*** Listed records ***
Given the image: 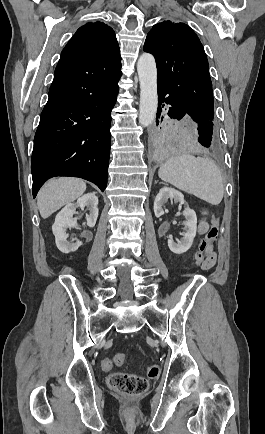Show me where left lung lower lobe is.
Wrapping results in <instances>:
<instances>
[{"label":"left lung lower lobe","mask_w":265,"mask_h":434,"mask_svg":"<svg viewBox=\"0 0 265 434\" xmlns=\"http://www.w3.org/2000/svg\"><path fill=\"white\" fill-rule=\"evenodd\" d=\"M166 94H169V97L165 98ZM158 100H159V111L157 117L160 118L161 107H164V102L172 105L168 111V116L172 119L180 120L182 118L191 119L193 122L194 118H192L187 112L183 104L171 96L168 90L161 85L158 84ZM156 119V122L159 123V119ZM162 121V119H161ZM196 123V122H195ZM196 129V137H197V149L205 154H214L218 153L221 150V142L219 140V136L217 133V129L215 125L212 124H197L195 125ZM154 147L157 152L161 154H172L177 153L181 150V147L175 142L165 139L159 138L154 142Z\"/></svg>","instance_id":"0a47b994"}]
</instances>
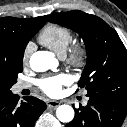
*** End of Listed records ***
• Problem details:
In the entries above, find each line with "instances" and copy it.

• Answer area:
Wrapping results in <instances>:
<instances>
</instances>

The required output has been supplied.